== TASK TO CARRY OUT ==
Lift out each line of the data that holds "hàng".

== RECORD EXTRACTS ==
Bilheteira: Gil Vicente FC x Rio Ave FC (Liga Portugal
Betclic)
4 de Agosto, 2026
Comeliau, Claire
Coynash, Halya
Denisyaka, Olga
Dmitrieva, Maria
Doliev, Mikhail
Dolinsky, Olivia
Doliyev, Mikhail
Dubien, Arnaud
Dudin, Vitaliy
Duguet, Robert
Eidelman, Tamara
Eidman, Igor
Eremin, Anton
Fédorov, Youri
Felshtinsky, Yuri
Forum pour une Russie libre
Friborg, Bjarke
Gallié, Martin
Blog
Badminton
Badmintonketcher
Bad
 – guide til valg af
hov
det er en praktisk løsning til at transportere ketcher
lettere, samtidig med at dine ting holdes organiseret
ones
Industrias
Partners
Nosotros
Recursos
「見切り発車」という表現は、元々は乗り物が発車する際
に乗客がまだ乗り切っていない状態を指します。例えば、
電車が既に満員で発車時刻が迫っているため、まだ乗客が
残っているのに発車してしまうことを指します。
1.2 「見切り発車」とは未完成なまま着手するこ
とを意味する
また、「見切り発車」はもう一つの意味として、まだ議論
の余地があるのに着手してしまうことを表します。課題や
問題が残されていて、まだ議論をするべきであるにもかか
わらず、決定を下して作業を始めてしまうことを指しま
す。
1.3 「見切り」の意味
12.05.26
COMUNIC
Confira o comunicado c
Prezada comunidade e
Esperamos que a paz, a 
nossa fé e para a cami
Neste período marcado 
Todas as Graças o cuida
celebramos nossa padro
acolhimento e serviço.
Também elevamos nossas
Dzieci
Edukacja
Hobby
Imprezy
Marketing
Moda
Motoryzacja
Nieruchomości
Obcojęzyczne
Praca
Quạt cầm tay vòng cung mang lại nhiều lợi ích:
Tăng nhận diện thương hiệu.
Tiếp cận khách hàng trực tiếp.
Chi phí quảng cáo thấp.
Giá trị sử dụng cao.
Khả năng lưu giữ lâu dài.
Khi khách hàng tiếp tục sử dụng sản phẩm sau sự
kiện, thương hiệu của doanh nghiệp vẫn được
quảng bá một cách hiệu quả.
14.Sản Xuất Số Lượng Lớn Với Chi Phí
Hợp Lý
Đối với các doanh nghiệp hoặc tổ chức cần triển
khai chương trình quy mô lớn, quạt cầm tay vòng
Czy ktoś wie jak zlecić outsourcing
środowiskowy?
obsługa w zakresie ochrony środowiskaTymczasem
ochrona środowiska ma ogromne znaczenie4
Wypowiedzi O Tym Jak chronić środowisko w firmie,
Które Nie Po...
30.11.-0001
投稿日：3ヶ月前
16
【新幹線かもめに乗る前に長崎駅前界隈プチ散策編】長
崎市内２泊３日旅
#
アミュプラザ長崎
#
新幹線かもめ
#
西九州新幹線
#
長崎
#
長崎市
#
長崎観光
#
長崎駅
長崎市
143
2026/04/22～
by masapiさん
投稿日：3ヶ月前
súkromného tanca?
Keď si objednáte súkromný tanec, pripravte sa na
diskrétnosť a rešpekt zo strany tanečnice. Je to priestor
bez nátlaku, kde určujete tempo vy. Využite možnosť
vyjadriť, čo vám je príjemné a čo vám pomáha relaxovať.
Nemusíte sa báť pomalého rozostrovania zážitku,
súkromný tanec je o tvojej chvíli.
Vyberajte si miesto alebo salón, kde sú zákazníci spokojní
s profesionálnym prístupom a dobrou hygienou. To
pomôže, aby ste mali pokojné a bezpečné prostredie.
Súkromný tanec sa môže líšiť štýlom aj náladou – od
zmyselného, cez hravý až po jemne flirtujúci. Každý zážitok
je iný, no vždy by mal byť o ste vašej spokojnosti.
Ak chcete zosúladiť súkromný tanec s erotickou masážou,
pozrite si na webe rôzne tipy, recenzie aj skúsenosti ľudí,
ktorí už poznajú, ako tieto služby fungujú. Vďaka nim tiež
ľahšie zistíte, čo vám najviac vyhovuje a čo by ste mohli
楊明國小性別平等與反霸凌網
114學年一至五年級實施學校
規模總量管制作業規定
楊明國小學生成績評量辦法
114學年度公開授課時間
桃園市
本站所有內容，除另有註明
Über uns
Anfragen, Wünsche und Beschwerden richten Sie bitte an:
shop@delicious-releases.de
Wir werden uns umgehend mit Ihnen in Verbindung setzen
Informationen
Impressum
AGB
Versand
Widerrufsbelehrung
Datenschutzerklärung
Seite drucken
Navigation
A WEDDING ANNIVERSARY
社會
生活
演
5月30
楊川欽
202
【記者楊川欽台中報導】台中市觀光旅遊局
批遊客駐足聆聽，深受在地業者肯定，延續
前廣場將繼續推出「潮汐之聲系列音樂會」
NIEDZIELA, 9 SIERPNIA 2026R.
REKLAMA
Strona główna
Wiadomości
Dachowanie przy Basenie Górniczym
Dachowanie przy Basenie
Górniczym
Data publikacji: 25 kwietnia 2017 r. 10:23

== COMPLETED TASK ==
Tiếp cận khách hàng trực tiếp.
Khi khách hàng tiếp tục sử dụng sản phẩm sau sự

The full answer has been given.